– Le fait que nous soyons plusieurs à nager le dos crawlé montre que nous sommes nombreux à vouloir aider et développer ce type de nage. Plus nous développerons le dos crawlé, plus notre équipe de quatre nages sera performante », déclare Louise Hansson.
C’est la veille de la compétition internationale de natation Swim Open à Stockholm. Dès le premier jour, jeudi, le 50 mètres dos est décidé. Louise Hansson et Hanna Rosvall sont rejointes dans la piscine par la détentrice du record Sarah Sjöström.
Trois nageuses suédoises capables de se battre au plus haut niveau dans une course de dos, ce n’est pas courant. Elles auraient même pu être quatre, mais cette fois Michelle Coleman a choisi de ne pas participer le premier jour.
Maintenant ce sera Il faut dire que ni Hansson, ni Sjöström, ni Coleman n’ont eu l’occasion de nager le dos crawlé pour la première fois, à l’exception de Rosvall. Mais comme la Suède a besoin d’un bon nageur de dos pour l’équipe de quatre nages afin d’obtenir des médailles en Coupe du monde cet été et des médailles olympiques l’année prochaine, la nage sur le dos est essentielle.
Louise Hansson, Michelle Coleman et Hanna Rosvall ont toutes deux essayé de nager sur le dos lors de championnats.
Pourquoi pensez-vous que la Suède a eu du mal à produire de bons nageurs de dos ?
– Je renverserais la situation et commencerais par dire qu’en raison de notre succès dans les trois autres disciplines de la natation (brasse, papillon et nage libre), il a été plus facile de savoir ce qu’il faut pour réussir dans ces disciplines, déclare Louise Hansson.
– Comme personne n’a eu autant de succès en dos crawlé, il n’a pas été aussi évident pour les jeunes nageurs de trouver un modèle de la même manière.
– Je sais à quel point il a été bon pour moi de pouvoir me mesurer à la meilleure nageuse de papillon du monde (Sarah Sjöström) chez moi pendant près de 15 ans. Grâce à cela, j’ai pu voir ce qu’il faut faire pour être bon et quel entraînement est nécessaire.

Photo : Caisa Rasmussen/TT
Lorsque Sarah Sjöström a percé, elle a complété la nage papillon par la nage sur le dos.
Après quelques années, le dos a été remplacé par la nage libre, mais devant son public, la superstar suédoise nagera également sur le dos jeudi.
– Quand je n’ai pas envie de nager la nage libre ou le papillon à l’entraînement, je fais du dos crawlé. C’est assez amusant d’avoir une alternative, et je nage aussi parfois le 100 mètres 4 nages, dit Sarah Sjöström.

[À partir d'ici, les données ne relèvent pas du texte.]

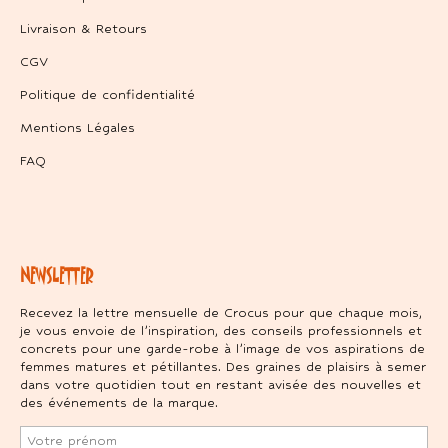
Livraison & Retours
CGV
Politique de confidentialité
Mentions Légales
FAQ
NEWSLETTER
Recevez la lettre mensuelle de Crocus pour que chaque mois,
je vous envoie de l’inspiration, des conseils professionnels et
concrets pour une garde-robe à l’image de vos aspirations de
femmes matures et pétillantes. Des graines de plaisirs à semer
dans votre quotidien tout en restant avisée des nouvelles et
des événements de la marque.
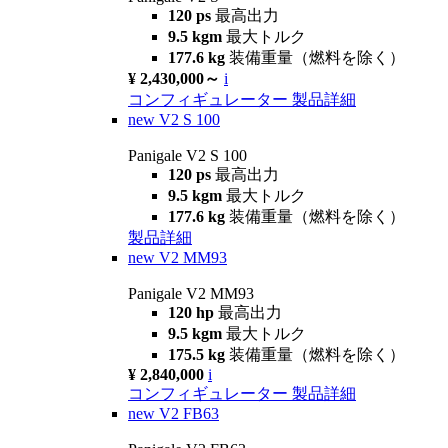
120 ps
最高出力
9.5 kgm
最大トルク
177.6 kg
装備重量（燃料を除く）
¥ 2,430,000～
i
コンフィギュレーター
製品詳細
new
V2 S 100
Panigale V2 S 100
120 ps
最高出力
9.5 kgm
最大トルク
177.6 kg
装備重量（燃料を除く）
製品詳細
new
V2 MM93
Panigale V2 MM93
120 hp
最高出力
9.5 kgm
最大トルク
175.5 kg
装備重量（燃料を除く）
¥ 2,840,000
i
コンフィギュレーター
製品詳細
new
V2 FB63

– Le plus grand défi, ce sont les départs. C’est vraiment quelque chose de complètement différent de sauter en arrière, pour ainsi dire, poursuit-elle en souriant.
– Entre un bon et un mauvais départ en dos crawlé, il peut y avoir une différence de sept dixièmes devant moi, et je n’exagère pas. Si vous comparez avec le 50 papillon et la nage libre, il est très rare qu’il y ait une différence de plus de deux dixièmes.
Le premier jour de la compétition à Eriksdalsbadet, Sjöström nage également le 50 mètres papillon.
– Comme je nage souvent mieux le 50 mètres papillon lorsque je suis échauffée, c’était une bonne idée de faire du dos avant », explique Sjöström.
– Je nage généralement bien dans le 50 mètres papillon lorsque j’ai eu un bon échauffement, donc j’ai aussi pensé qu’il serait bon de faire le 50 mètres dos avant.

Photo : Jonas Ljungdahl/Bildbyrån
Même si Sarah Sjöström Aujourd’hui, Sarah Sjöström ne participe que rarement à des compétitions de dos crawlé, mais son temps de 27,80, qui date de presque six ans, est toujours le record de Suède.
Le record personnel de Louise Hansson de l’année dernière est de 28.24 et celui de Hanna Rosvall de 28.49.
– J’espère que l’une d’entre nous pourra bientôt s’approcher du record de Sjöström, déclare Louise Hansson.
Louise Hansson a montré qu’elle pouvait nager vite en dos crawlé, du moins sur le parcours court. En 2021, elle a remporté la médaille d’or des championnats du monde sur 100 mètres dos. La question est maintenant de savoir si elle peut également nager à une vitesse record sur le parcours long.
En savoir plus : Guide : Sjöström rencontre des stars à domicile
Erik est né et a grandi à Stockholm, en Suède, où il a passé la majeure partie de sa vie avant de venir vivre en France en 2018. Il est de langue maternelle suédoise et parle couramment francais. Il a obtenu un diplôme en communication et marketing à l’Université de Stockholm. Passioné par les voyages et la culture Suédoise, il aime partager les infos et valeurs de la Suède.